Se nós vamos vender as ações, Goiânia é fundamental para a Saneago, cidade de Anápolis é fundamental para a Saneago, são as duas maiores arrecadadoras para a Saneago. Goiânia e Anápolis já estarão com o contrato vencido em 2023. (A renovação do contrato) já está em discussão a mais de 5 anos, tanto Goiânia quanto Anápolis, e vence em 2023” disse o deputado que na sequência denuncia a grave suspeita.

 

 “Eu pergunto: Qual é o jogo do governo? É vender as ações baratas porque não renovou o contrato com as cidades maiores, ou é vender baratinho para depois renovar e quem comprou ter as ações valorizadas?

 

Em um aparte, o deputado Alisson Lima (Republicanos) ironizou e pôs mais lenha na fogueira, “Goiás está na vanguarda de querer privatizar a Saneago, (...) Nenhum outro estado no Brasil está tentando de maneira tão abrupta um projeto como esse.
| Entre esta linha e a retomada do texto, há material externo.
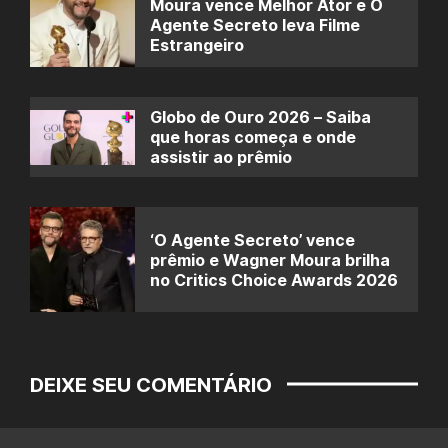
Moura vence Melhor Ator e O
Agente Secreto leva Filme
Estrangeiro
Globo de Ouro 2026 – Saiba
que horas começa e onde
assistir ao prêmio
‘O Agente Secreto’ vence
prêmio e Wagner Moura brilha
no Critics Choice Awards 2026
DEIXE SEU COMENTÁRIO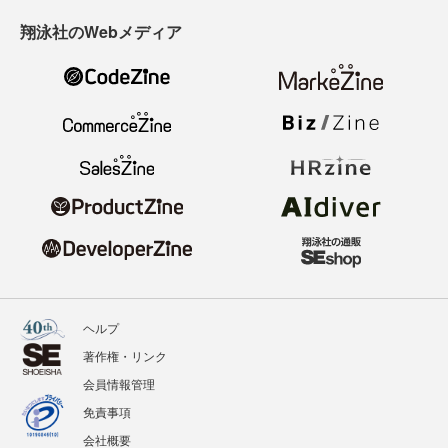
翔泳社のWebメディア
ヘルプ
著作権・リンク
会員情報管理
免責事項
会社概要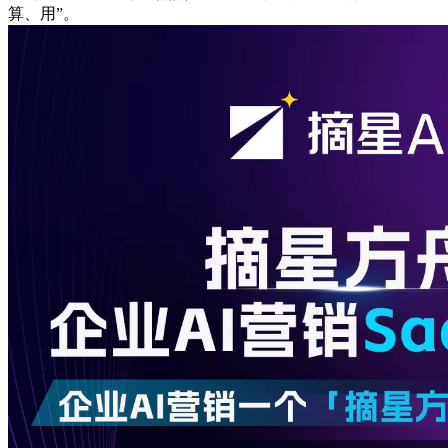
算、用”。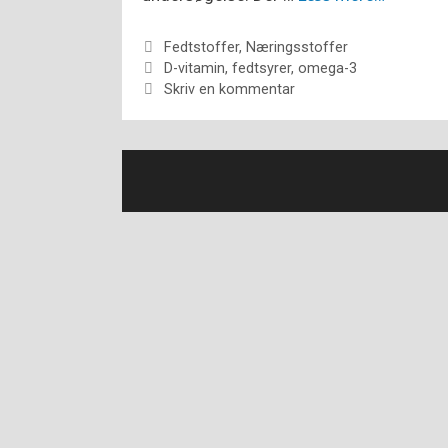
Kategorier
Fedtstoffer
,
Næringsstoffer
Tags
D-vitamin
,
fedtsyrer
,
omega-3
Skriv en kommentar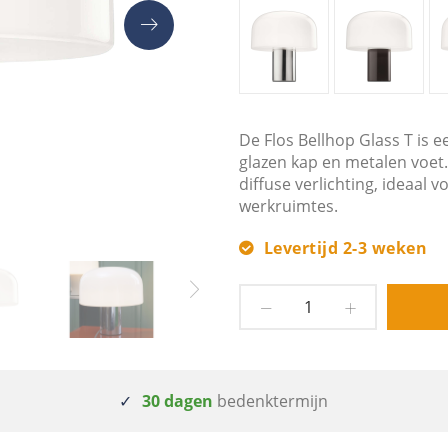
De Flos Bellhop Glass T is
glazen kap en metalen voet
diffuse verlichting, ideaal 
werkruimtes.
Levertijd 2-3 weken
30 dagen
bedenktermijn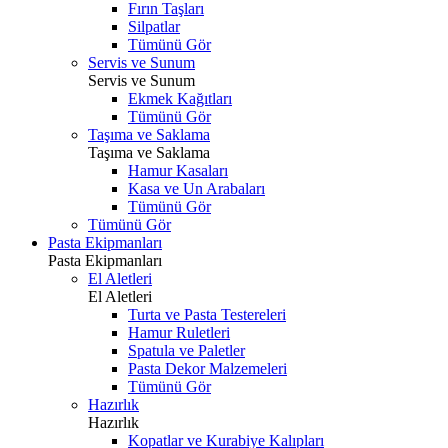
Fırın Taşları
Silpatlar
Tümünü Gör
Servis ve Sunum
Servis ve Sunum
Ekmek Kağıtları
Tümünü Gör
Taşıma ve Saklama
Taşıma ve Saklama
Hamur Kasaları
Kasa ve Un Arabaları
Tümünü Gör
Tümünü Gör
Pasta Ekipmanları
Pasta Ekipmanları
El Aletleri
El Aletleri
Turta ve Pasta Testereleri
Hamur Ruletleri
Spatula ve Paletler
Pasta Dekor Malzemeleri
Tümünü Gör
Hazırlık
Hazırlık
Kopatlar ve Kurabiye Kalıpları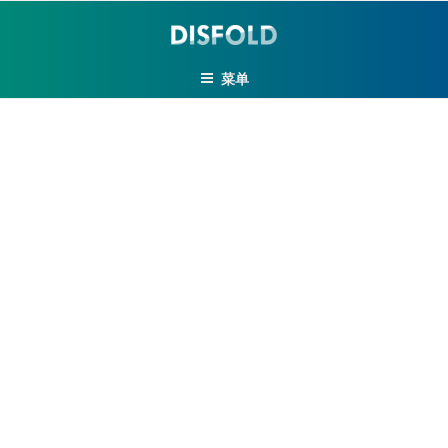
跳
至
内
菜单
容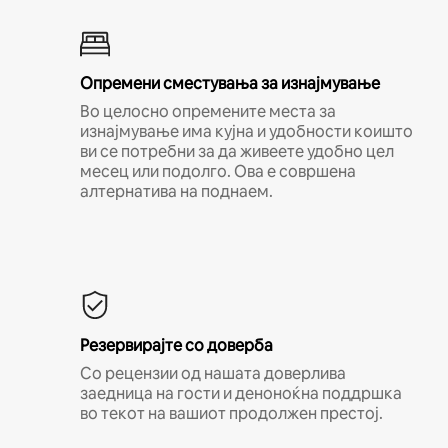
Опремени сместувања за изнајмување
Во целосно опремените места за
изнајмување има кујна и удобности коишто
ви се потребни за да живеете удобно цел
месец или подолго. Ова е совршена
алтернатива на поднаем.
Резервирајте со доверба
Со рецензии од нашата доверлива
заедница на гости и деноноќна поддршка
во текот на вашиот продолжен престој.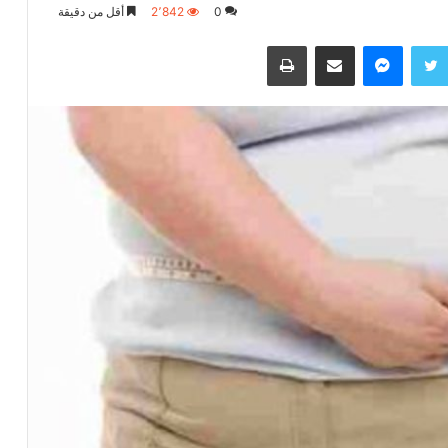
0
2٬842
أقل من دقيقة
تويتر
ماسنجر
مشاركة عبر البريد
طباعة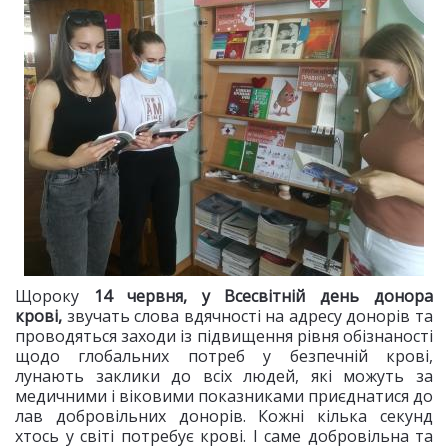
Щороку
14 червня, у Всесвітній день донора
крові,
звучать слова вдячності на адресу донорів та
проводяться заходи із підвищення рівня обізнаності
щодо глобальних потреб у безпечній крові,
лунають заклики до всіх людей, які можуть за
медичними і віковими показниками приєднатися до
лав добровільних донорів. Кожні кілька секунд
хтось у світі потребує крові. І саме добровільна та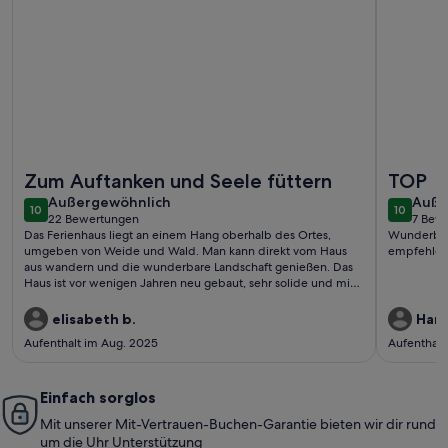
Weitere Infos zu CHALET I FAGGI
Weitere I
Zum Auftanken und Seele füttern
TOP
außergewöhnlich
auße
Außergewöhnlich
Auße
10
10
10 von 10
10 von 1
22 Bewertungen
7 Bew
(22
(7
Das Ferienhaus liegt an einem Hang oberhalb des Ortes,
Wunderbar
bewertungen)
bewe
umgeben von Weide und Wald. Man kann direkt vom Haus
empfehlen!
aus wandern und die wunderbare Landschaft genießen. Das
Haus ist vor wenigen Jahren neu gebaut, sehr solide und mit
Naturmaterialien. Sehr überlegt und geschmackvoll
eingerichtet. Die Küche gut ausgestattet, z. B. mit
elisabeth b.
Hans
Geschirrspüler, alle notwendigen Kochutensilien sind
Aufenthalt im Aug. 2025
Aufenthalt 
vorhanden. Traumhafter Blick vom Sonnenbänkchen vor dem
Haus bis weit über Biella hinaus über die ganze Ebene. Wer
Ruhe und Natur sucht, gerne wandert und abschalten
möchte, könnte es nicht besser treffen. Der Vermieter ist sehr
Einfach sorglos
hilfsbereit, schnell erreichbar, aber auch sehr diskret. Danke
Mit unserer Mit-Vertrauen-Buchen-Garantie bieten wir dir rund
für die wunderbare Woche!
um die Uhr Unterstützung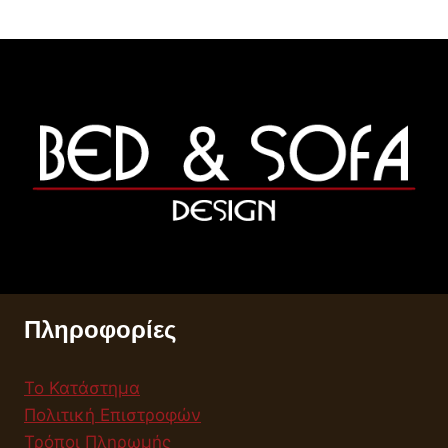
Πληροφορίες
Το Κατάστημα
Πολιτική Επιστροφών
Τρόποι Πληρωμής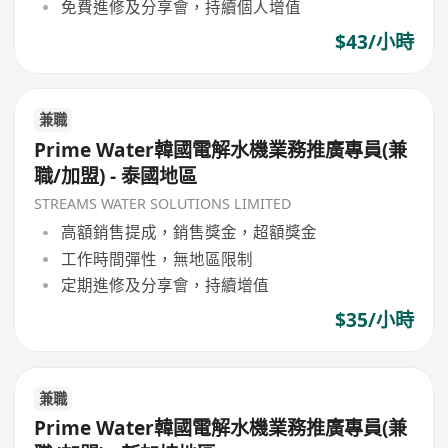
免費進修及分享會，持續個人增值
$43/小時
兼職
Prime Water韓國電解水機業務推廣專員(兼
職/加盟) - 泰國地區
STREAMS WATER SOLUTIONS LIMITED
高額銷售提成，銷售獎金，超額獎金
工作時間彈性，無地區限制
定期進修及分享會，持續增值
$35/小時
兼職
Prime Water韓國電解水機業務推廣專員(兼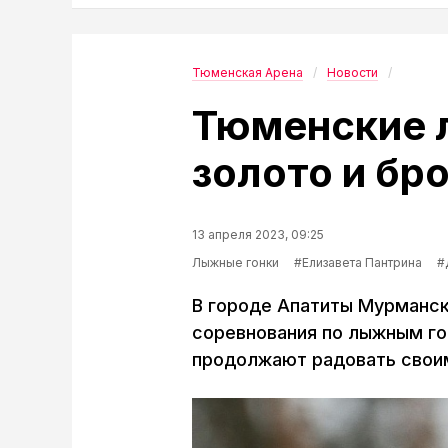
Тюменская Арена
Новости
Тюменские 
золото и бр
13 апреля 2023, 09:25
Лыжные гонки
#Елизавета Пантрина
#
В городе Апатиты Мурманск
соревнования по лыжным г
продолжают радовать свои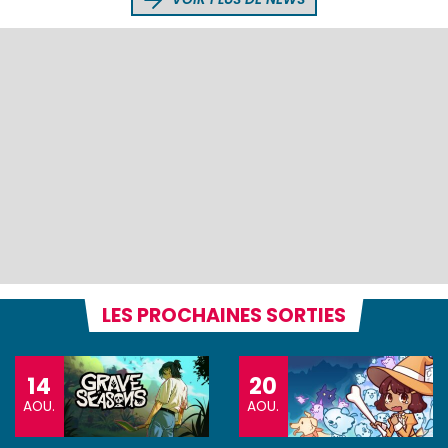
LES PROCHAINES SORTIES
14
20
AOU.
AOU.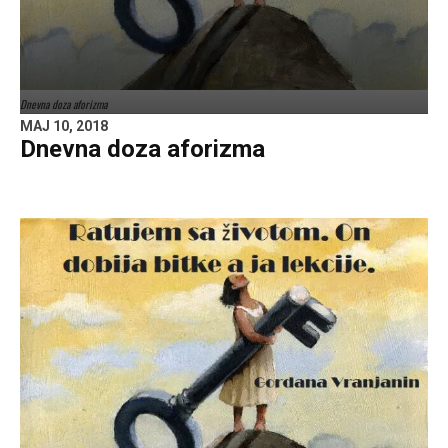
Dnevna doza aforizma
MAJ 10, 2018
Dnevna doza aforizma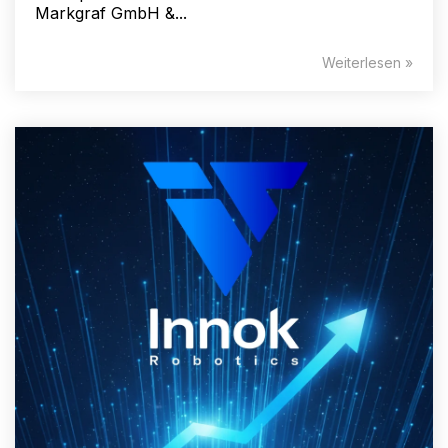
Markgraf GmbH &...
Weiterlesen »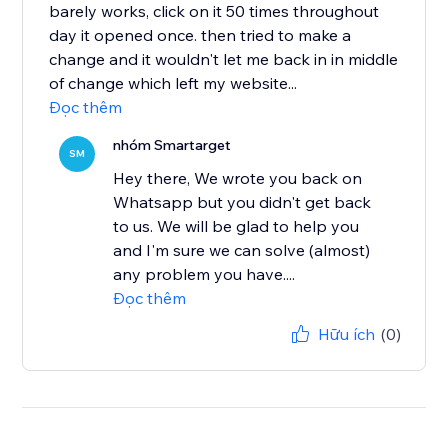
barely works, click on it 50 times throughout
day it opened once. then tried to make a
change and it wouldn't let me back in in middle
of change which left my website...
Đọc thêm
nhóm Smartarget
SM
Hey there, We wrote you back on
Whatsapp but you didn't get back
to us. We will be glad to help you
and I'm sure we can solve (almost)
any problem you have....
Đọc thêm
Hữu ích
(0)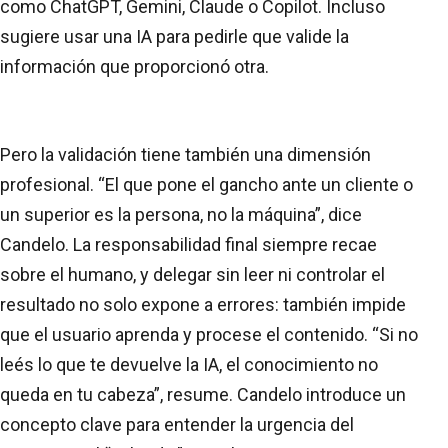
como ChatGPT, Gemini, Claude o Copilot. Incluso
sugiere usar una IA para pedirle que valide la
información que proporcionó otra.
Pero la validación tiene también una dimensión
profesional. “El que pone el gancho ante un cliente o
un superior es la persona, no la máquina”, dice
Candelo. La responsabilidad final siempre recae
sobre el humano, y delegar sin leer ni controlar el
resultado no solo expone a errores: también impide
que el usuario aprenda y procese el contenido. “Si no
leés lo que te devuelve la IA, el conocimiento no
queda en tu cabeza”, resume. Candelo introduce un
concepto clave para entender la urgencia del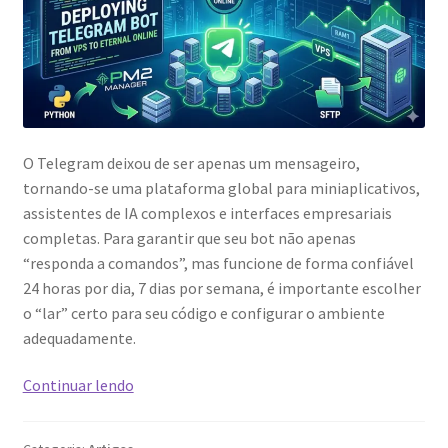
O Telegram deixou de ser apenas um mensageiro,
tornando-se uma plataforma global para miniaplicativos,
assistentes de IA complexos e interfaces empresariais
completas. Para garantir que seu bot não apenas
“responda a comandos”, mas funcione de forma confiável
24 horas por dia, 7 dias por semana, é importante escolher
o “lar” certo para seu código e configurar o ambiente
adequadamente.
Como
Continuar lendo
Rodar
Bots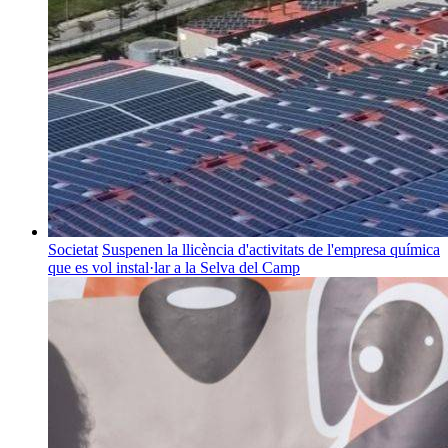
Societat
Suspenen la llicència d'activitats de l'empresa química
que es vol instal·lar a la Selva del Camp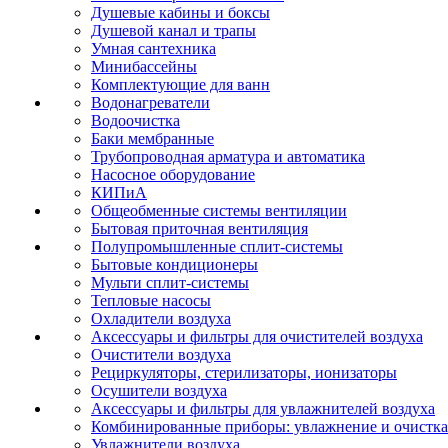
Душевые кабины и боксы
Душевой канал и трапы
Умная сантехника
Минибассейны
Комплектующие для ванн
Водонагреватели
Водоочистка
Баки мембранные
Трубопроводная арматура и автоматика
Насосное оборудование
КИПиА
Общеобменные системы вентиляции
Бытовая приточная вентиляция
Полупромышленные сплит-системы
Бытовые кондиционеры
Мульти сплит-системы
Тепловые насосы
Охладители воздуха
Аксессуары и фильтры для очистителей воздуха
Очистители воздуха
Рециркуляторы, стерилизаторы, ионизаторы
Осушители воздуха
Аксессуары и фильтры для увлажнителей воздуха
Комбинированные приборы: увлажнение и очистка
Увлажнители воздуха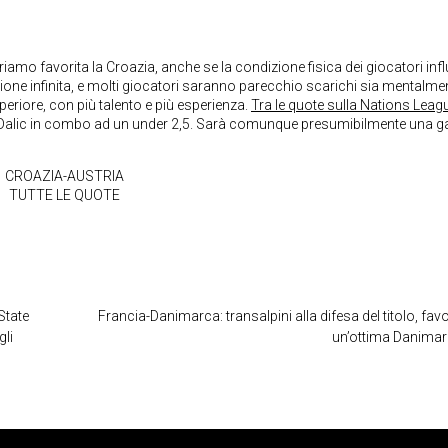
iamo favorita la Croazia, anche se la condizione fisica dei giocatori infl
gione infinita, e molti giocatori saranno parecchio scarichi sia mentalme
eriore, con più talento e più esperienza.
Tra le quote sulla Nations Leag
 di Dalic in combo ad un under 2,5. Sarà comunque presumibilmente una g
CROAZIA-AUSTRIA
TUTTE LE QUOTE
State
Francia-Danimarca: transalpini alla difesa del titolo, favo
gli
un’ottima Danima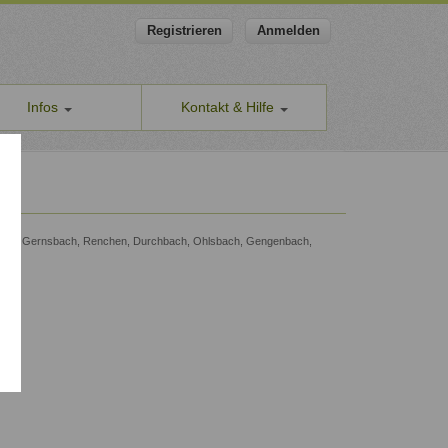
Registrieren
Anmelden
Infos
Kontakt & Hilfe
ns
Allgemeines Kontaktformular
apeut-finden.de
Hilfe & Supportanfragen
chutzerklärung
Wir sind gerne für Sie da.
men den Schutz Ihrer Daten ernst
Problem melden
en-Baden, Gernsbach, Renchen, Durchbach, Ohlsbach, Gengenbach,
Auch anonyme Meldung möglich
ine Geschäftsbedingungen
Formular zur Registrierung
ssum
Zum Registrierungsformular
ap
São Paulo, Rio de Janeiro, Rio Grande do Sul, nas estatais do nordeste, está tudo sendo feito com muita cautela, audiências sendo feitas com debates qualificados, coisas que não estamos vendo aqui. Da noite para o dia colocaram aqui um projeto que até tem parecer do líder do governo favorável”.

 

Tanto o deputado Antônio Gomide, quanto a deputada Lêda Borges (PSDB) apresentaram emendas na tentativa de reverter parte dos riscos que a Saneago corre com esse projeto de privatização, segundo eles.

 

Na proposta da valparaisense, a privatização seria de 25% e não os 49% propostos pelo governo, o que para a deputada colocaria em risco o controle acionário do estado sobre a empresa, e determinava que 100% do valor arrecadado com a venda fosse aplicado em obras de saneamento, mas a base aliada do governador Caiado rejeitou as mudanças.

 

Aprovado na CCJ, agora esse projeto segue para votação definitiva em plenário, não cabendo mais correções depois disso.